On the Robustness of Knowledge Editing for Detoxification
Ming Dong, Shiyi Tang, Ziyan Peng, Guanyi Chen, Tingting He
TL;DR
This work questions the reliability of toxicity-classifier-centric evaluations for knowledge-editing–based detoxification of LLMs. It introduces a robustness-oriented framework across three dimensions—optimisation, compositional, and cross-lingual—and develops degeneration-aware evaluation to detect pseudo-detoxification. Through DINM and FT-M edits applied to multiple LLMs and a multilingual mSafeEdit dataset, the study reveals that detoxification is highly sensitive to hyperparameters, struggles under joint edits, and often fails to generalize across languages. The findings emphasize degeneration-aware assessment and caution against over-reliance on surface-level toxicity reductions, motivating more robust, language-inclusive detoxification strategies with stable behavior change. The work provides practical guidance for evaluating safety interventions and highlights the need for methods that ensure real, transferable behavioural suppression rather than artefacts of optimisation.
Abstract
Knowledge-Editing-based (KE-based) detoxification has emerged as a promising approach for mitigating harmful behaviours in Large Language Models. Existing evaluations, however, largely rely on automatic toxicity classifiers, implicitly assuming that reduced toxicity scores reflect genuine behavioural suppression.
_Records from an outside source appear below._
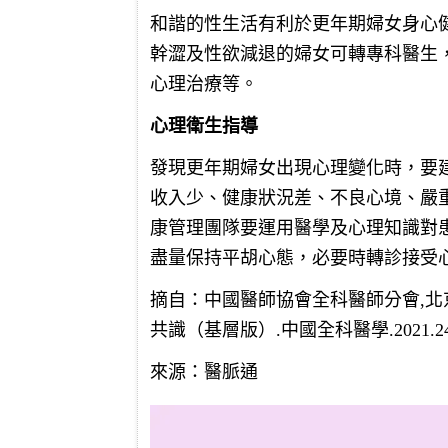
和諧的性生活有利於更年期婦女身心
幹澀及性欲減退的婦女可轉專科醫生
心理治療等。
心理衛生指導
發現更年期婦女出現心理變化時，要
收入少、健康狀況差、不良心境、嚴
康管理團隊要運用醫學及心理知識對
盡量保持平胡心態，必要時轉診接受
摘自：中國醫師協會全科醫師分會,北
共識（基層版）.中國全科醫學.2021.24(11)
來源：醫脈通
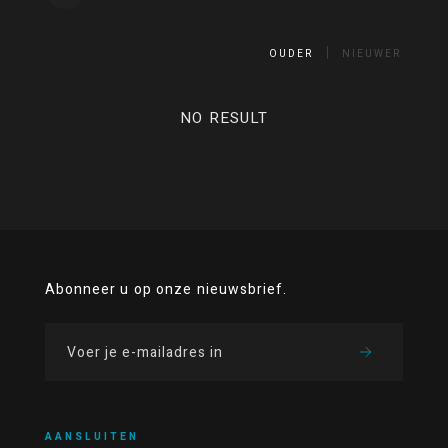
OUDER
NIEUWER
NO RESULT
Abonneer u op onze nieuwsbrief.
AANSLUITEN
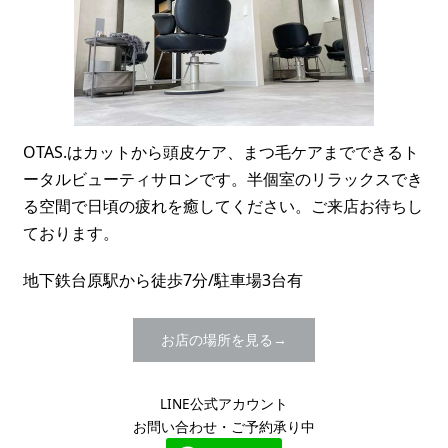
OTAS.はカットから頭皮ケア、まつ毛ケアまでできるト
ータルビューティサロンです。半個室のリラックスでき
る空間で日頃の疲れを癒してください。ご来店お待ちし
ております。
地下鉄台原駅から徒歩7分/駐車場3台有
お店の場所を見る
LINE公式アカウント
お問い合わせ・ご予約承り中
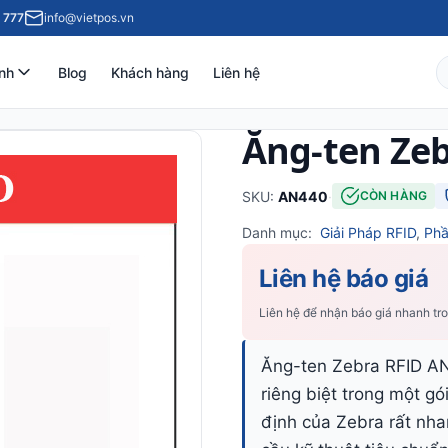
 777
info@vietpos.vn
nh
Blog
Khách hàng
Liên hệ
Ăng-ten Ze
SKU:
AN440
·
CÒN HÀNG
Danh mục:
Giải Pháp RFID
,
Phầ
Liên hệ báo giá
Liên hệ để nhận báo giá nhanh tr
Ăng-ten Zebra RFID AN
riêng biệt trong một gó
định của Zebra rất nha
In this work, we propose a robustness-oriented evaluation framework for KE-based detoxification that examines its reliability beyond standard classifier-based metrics along three dimensions: optimisation robustness, compositional robustness, and cross-lingual robustness. We identify pseudo-detoxification as a common failure mode, where apparent toxicity reductions arise from degenerate generation behaviours rather than meaningful suppression of unsafe content. We further show that detoxification effectiveness degrades when multiple unsafe behaviours are edited jointly, and that both monolingual and cross-lingual detoxification remain effective only under specific model-method combinations. Overall, our results indicate that KE-based detoxification is robust only for certain models, limited numbers of detoxification objectives, and a subset of languages.